ADELAIDE\ aise\ - L’11 maggio l’associazione Australia Donna ha partecipato al South Australia History Month con l’evento "Australia Donna – Capturing women’s migration stories", tenutosi press il Migration Museum di Adelaide.
Nel corso dell’incontro Daniela Costa, presidente di Australia Donna, ha fatto una breve introduzione ricordando che l’associazione è stata pioniera nella creazione del sito bilingue australiadonna.org.au, che nell’arco di 20 anni ha messo in rete una ricca raccolta di storie di vita e testimonianze di donne che hanno condiviso le loro esperienze nel vivere a cavallo di generazioni, di due lingue e culture.
Protagoniste dell’evento sono state quattro donne di origine italiana, di diverse età e provenienza regionale, che hanno condiviso le loro memorie di emigrazione e le esperienze del periodo di insediamento in Australia.
La presentazione di Giuliana Otmarich si è conccentrata sulla partenza dall’Italia, al seguito dei genitori, che avevano dovuto abbandonare Fiume, loro città di origine. La sua è stata una testimonianza pregnante che ha colto, attraverso gli occhi di Giuliana, allora una bambina di tre anni, i momenti e le emozioni dovute all’abbandono delle persone e dei luoghi cari e insieme le speranze dei genitori per un nuovo futuro in Australia.
Amalia Martini ha rivissuto il suo entusiasmo nel ritrovare in Australia l’amato fidanzato e la soddisfazione di aver vissuto una vita felice con la sua famiglia, le due figlie e cinque nipoti.
Vera Ubaldi ha condiviso il ricordo di sua madre che, giovane sposa, dovette affrontare il primo viaggio della sua vita, un lungo viaggio in nave, per raggiungere il marito.

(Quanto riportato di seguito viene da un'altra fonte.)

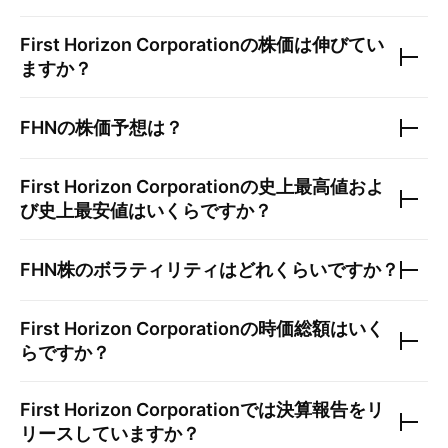
First Horizon Corporation
の株価は伸びてい
ますか？
FHN
の株価予想は？
First Horizon Corporation
の史上最高値およ
び史上最安値はいくらですか？
FHN
株のボラティリティはどれくらいですか？
First Horizon Corporation
の時価総額はいく
らですか？
First Horizon Corporation
では決算報告をリ
リースしていますか？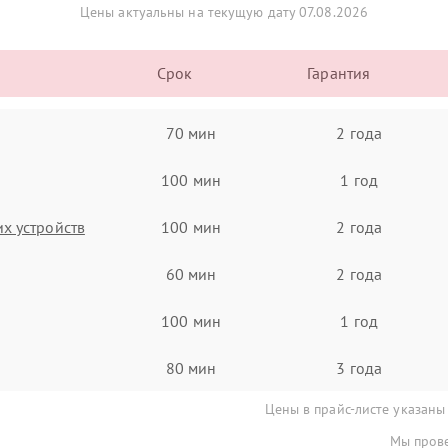
Цены актуальны на текущую дату 07.08.2026
Срок
Гарантия
70 мин
2 года
100 мин
1 год
х устройств
100 мин
2 года
60 мин
2 года
100 мин
1 год
80 мин
3 года
Цены в прайс-листе указаны
Мы прове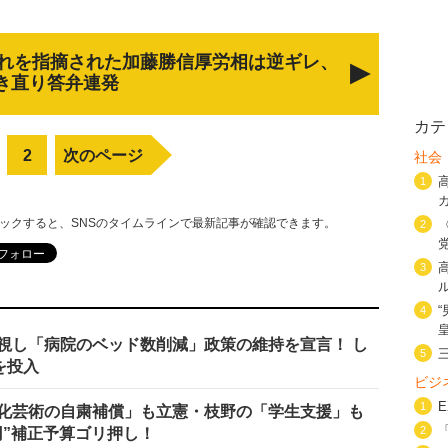
遅れを指摘された加藤勝信厚労相は逆ギレ、
き直り答弁連発
カテ
2
次のページ
社会
1
リックすると、SNSのタイムラインで最新記事が確認できます。
2
3
4
視し「病院のベッド数削減」政策の維持を宣言！ し
5
を投入
ビジ
1
化芸術の自粛補償」も立憲・枝野の「学生支援」も
2
億円”補正予算ゴリ押し！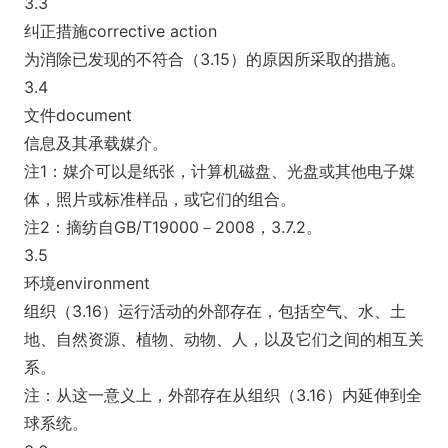
3.3
纠正措施corrective action
为消除已发现的不符合（3.15）的原因所采取的措施。
3.4
文件docu
ment
信息及其承载媒介。
注1：媒介可以是纸张，计算机磁盘、光盘或其他电子媒
体，照片或标准样品，或它们的组合。
注2：摘纺自GB/T19000－2008，3.7.2。
3.5
环境environment
组织（3.16）运行活动的外部存在，包括空气、水、土
地、自然资源、植物、动物、人，以及它们之间的相互关
系。
注：从这一意义上，外部存在从组织（3.16）内延伸到全
球系统。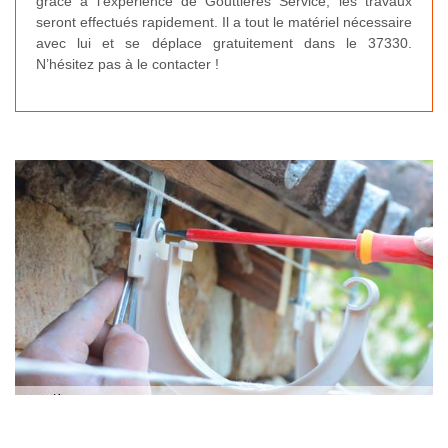
grâce à l’expérience de Gouttières Service, les travaux
seront effectués rapidement. Il a tout le matériel nécessaire
avec lui et se déplace gratuitement dans le 37330.
N’hésitez pas à le contacter !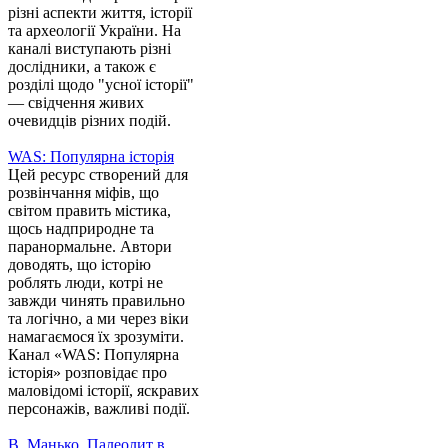
різні аспекти життя, історії
та археології України. На
каналі виступають різні
дослідники, а також є
розділі щодо "усної історії"
— свідчення живих
очевидців різних подій.
WAS: Популярна історія
Цей ресурс створений для
розвінчання міфів, що
світом править містика,
щось надприродне та
паранормальне. Автори
доводять, що історію
роблять люди, котрі не
завжди чинять правильно
та логічно, а ми через віки
намагаємося їх зрозуміти.
Канал «WAS: Популярна
історія» розповідає про
маловідомі історії, яскравих
персонажів, важливі події.
В. Манько. Палеолит в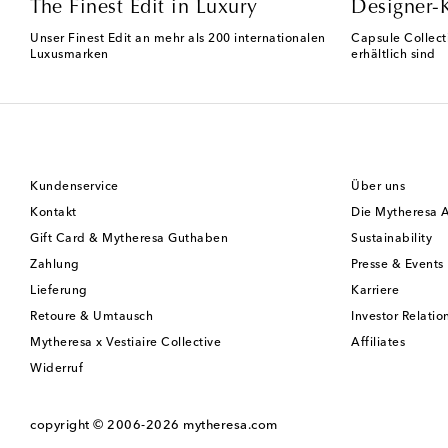
The Finest Edit in Luxury
Designer-
Unser Finest Edit an mehr als 200 internationalen
Capsule Collect
Luxusmarken
erhältlich sind
Kundenservice
Über uns
Kontakt
Die Mytheresa 
Gift Card & Mytheresa Guthaben
Sustainability
Zahlung
Presse & Events
Lieferung
Karriere
Retoure & Umtausch
Investor Relatio
Mytheresa x Vestiaire Collective
Affiliates
Widerruf
copyright © 2006-2026
mytheresa.com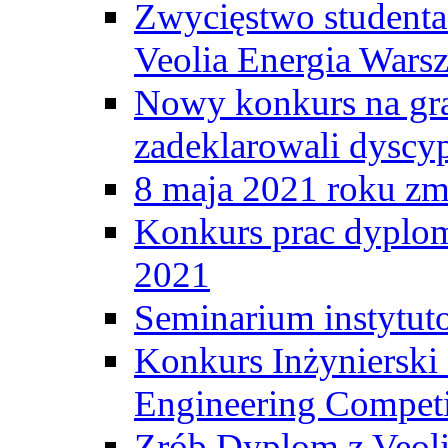
Zwycięstwo student
Veolia Energia Wars
Nowy konkurs na gr
zadeklarowali dyscy
8 maja 2021 roku zma
Konkurs prac dyplo
2021
Seminarium instytut
Konkurs Inżyniersk
Engineering Competi
Zrób Dyplom z Veoli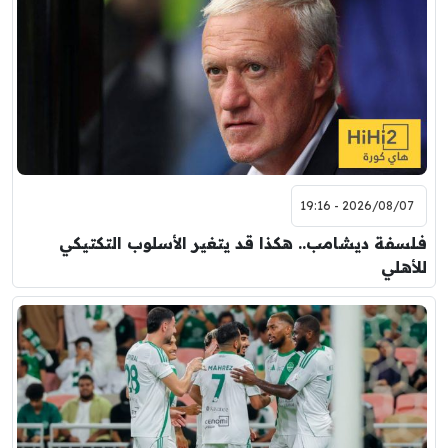
7:00 م
مباراة ودية
برشلونة
نوتنغهام فورست
8:00 م
مباراة ودية
اودينيزي
برشلونة
2026/08/07 - 19:16
فلسفة ديشامب.. هكذا قد يتغير الأسلوب التكتيكي
للأهلي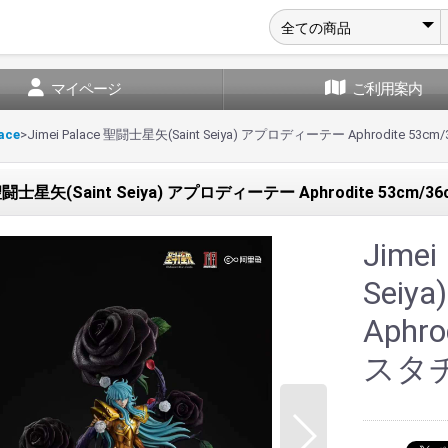
マイページ
ご利用案内
ace
>
Jimei Palace 聖闘士星矢(Saint Seiya) アプロディーテー Aphrodite 53c
e 聖闘士星矢(Saint Seiya) アプロディーテー Aphrodite 53cm/
Jime
Sei
Aphro
スタチ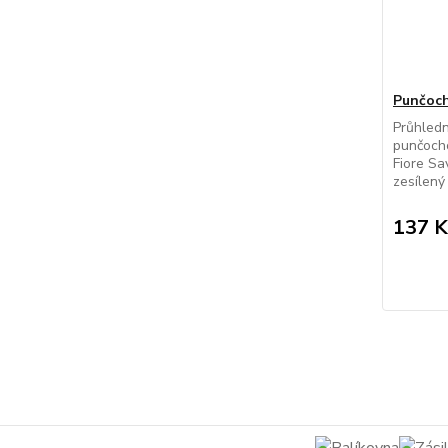
Punčoch
Průhled
punčocho
Fiore Sa
zesílený 
137 K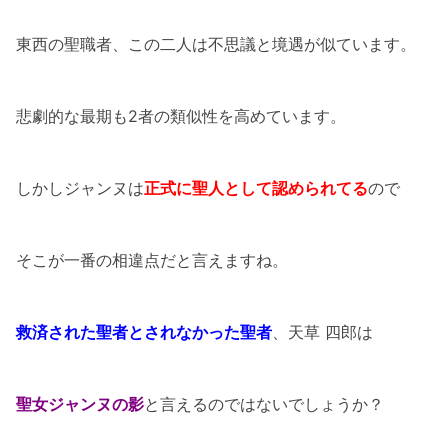
東西の聖職者、この二人は不思議と境遇が似ています。
悲劇的な最期も2者の類似性を高めています。
しかしジャンヌは
正式に聖人として認められてる
ので
そこが一番の相違点だと言えますね。
救済された聖者とされなかった聖者
、天草 四郎は
聖女ジャンヌの影
と言えるのではないでしょうか？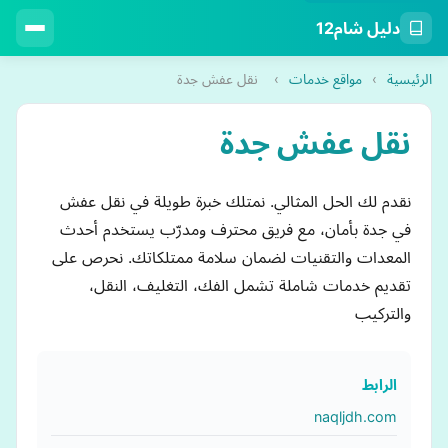
دليل شام12
الرئيسية
›
مواقع خدمات
›
نقل عفش جدة
نقل عفش جدة
نقدم لك الحل المثالي. نمتلك خبرة طويلة في نقل عفش
في جدة بأمان، مع فريق محترف ومدرّب يستخدم أحدث
المعدات والتقنيات لضمان سلامة ممتلكاتك. نحرص على
تقديم خدمات شاملة تشمل الفك، التغليف، النقل،
والتركيب
الرابط
naqljdh.com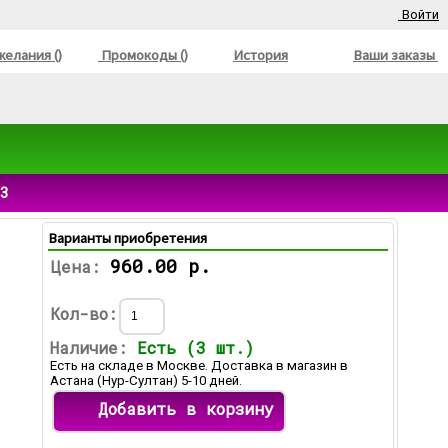
Войти
елания ()
Промокоды ()
История
Ваши заказы
13
Варианты приобретения
960.00 р.
Цена:
Кол-во:
Наличие:
Есть (3 шт.)
Есть на складе в Москве. Доставка в магазин в
Астана (Нур-Султан) 5-10 дней.
Добавить в корзину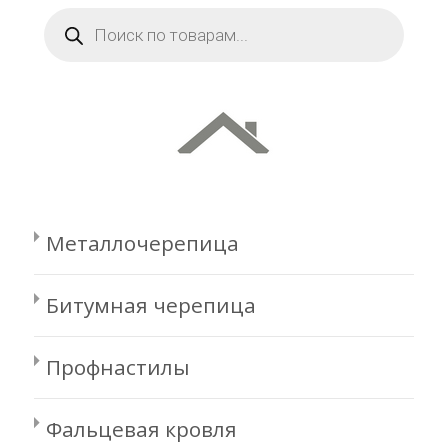
Поиск
товаров
Металлочерепица
Битумная черепица
Профнастилы
Фальцевая кровля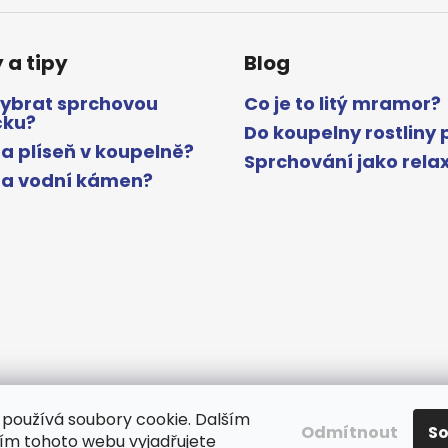
 a tipy
Blog
vybrat sprchovou
Co je to litý mramor?
čku?
Do koupelny rostliny 
a plíseň v koupelně?
Sprchování jako rela
na vodní kámen?
používá soubory cookie. Dalším
Odmítnout
S
m tohoto webu vyjadřujete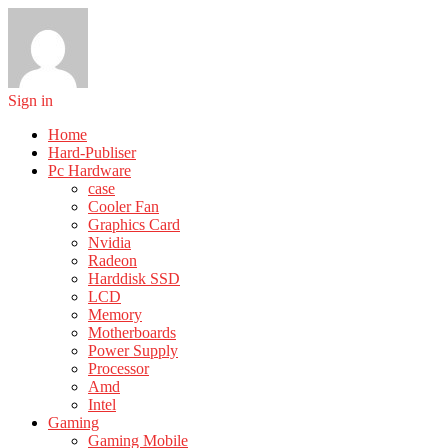
Sign in
Home
Hard-Publiser
Pc Hardware
case
Cooler Fan
Graphics Card
Nvidia
Radeon
Harddisk SSD
LCD
Memory
Motherboards
Power Supply
Processor
Amd
Intel
Gaming
Gaming Mobile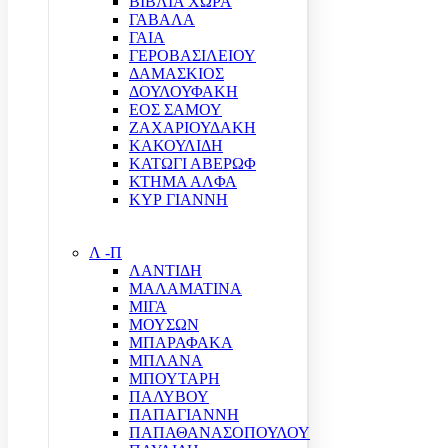
ΒΙΒΛΙΑ ΧΩΡΑ
ΓΑΒΑΛΑ
ΓΑΙΑ
ΓΕΡΟΒΑΣΙΛΕΙΟΥ
ΔΑΜΑΣΚΙΟΣ
ΔΟΥΛΟΥΦΑΚΗ
ΕΟΣ ΣΑΜΟΥ
ΖΑΧΑΡΙΟΥΔΑΚΗ
ΚΑΚΟΥΛΙΔΗ
ΚΑΤΩΓΙ ΑΒΕΡΩΦ
ΚΤΗΜΑ ΑΛΦΑ
ΚΥΡ ΓΙΑΝΝΗ
Λ -Π
ΛΑΝΤΙΔΗ
ΜΑΛΑΜΑΤΙΝΑ
ΜΙΓΑ
ΜΟΥΣΩΝ
ΜΠΑΡΑΦΑΚΑ
ΜΠΛΑΝΑ
ΜΠΟΥΤΑΡΗ
ΠΑΛΥΒΟΥ
ΠΑΠΑΓΙΑΝΝΗ
ΠΑΠΑΘΑΝΑΣΟΠΟΥΛΟΥ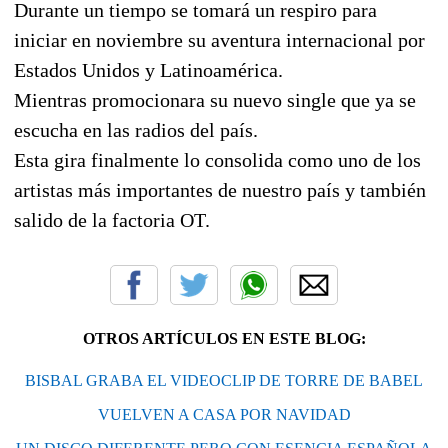
Durante un tiempo se tomará un respiro para
iniciar en noviembre su aventura internacional por
Estados Unidos y Latinoamérica.
Mientras promocionara su nuevo single que ya se
escucha en las radios del país.
Esta gira finalmente lo consolida como uno de los
artistas más importantes de nuestro país y también
salido de la factoria OT.
OTROS ARTÍCULOS EN ESTE BLOG:
BISBAL GRABA EL VIDEOCLIP DE TORRE DE BABEL
VUELVEN A CASA POR NAVIDAD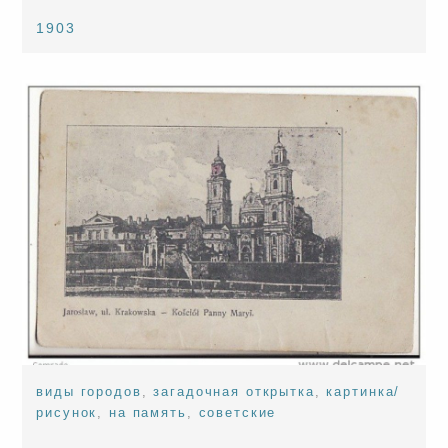
1903
виды городов
,
загадочная открытка
,
картинка/
рисунок
,
на память
,
советские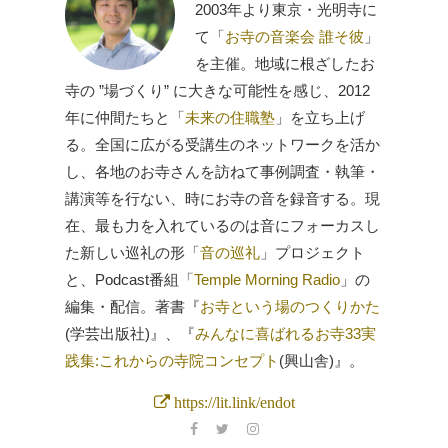
2003年より東京・光明寺に
て「
お寺の音楽会 誰そ彼
」
を主催。地域に根ざしたお
寺の ”場づくり” に大きな可能性を感じ、2012
年に仲間たちと「
未来の住職塾
」を立ち上げ
る。全国に広がる受講生のネットワークを活か
し、各地のお寺さんを訪ねて事例調査・執筆・
講演等を行ない、時にお寺の音を録音する。現
在、最も力を入れているのは音にフォーカスし
た新しい巡礼の形「
音の巡礼
」プロジェクト
と、Podcast番組「
Temple Morning Radio
」の
編集・配信。著書『
お寺という場のつくりかた
(学芸出版社)』、『
みんなに喜ばれるお寺33実
践集:これからの寺院コンセプト
(興山舎)』。
https://lit.link/endot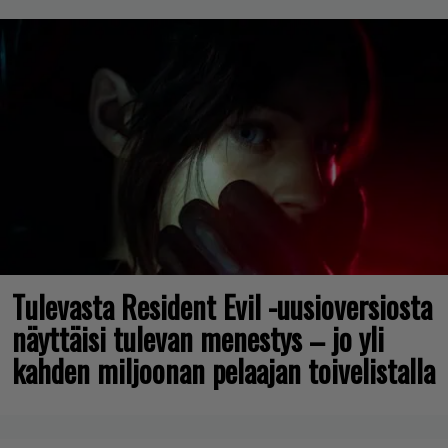
Tulevasta Resident Evil -uusioversiosta
näyttäisi tulevan menestys – jo yli
kahden miljoonan pelaajan toivelistalla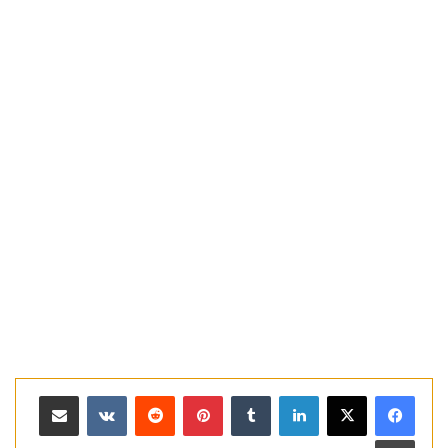
لينكدإن
بينتيريست
مشاركة عبر البريد
طباعة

Il suo è stato un intenso omaggio alla resilienza e determinazione della madre nell’aver voluto creare una forte famiglia in un nuovo mondo.
La testimonianza finale di Jordana Ubaldi, figlia di Vera, ha messo in luce la forte influenza della madre e della nonna nel suo percorso culturale e nell’affermazione della propria identità.
L’evento si è concluso con i ringraziamenti, taluni anche commossi, di un pubblico di italo-australiani. (aise)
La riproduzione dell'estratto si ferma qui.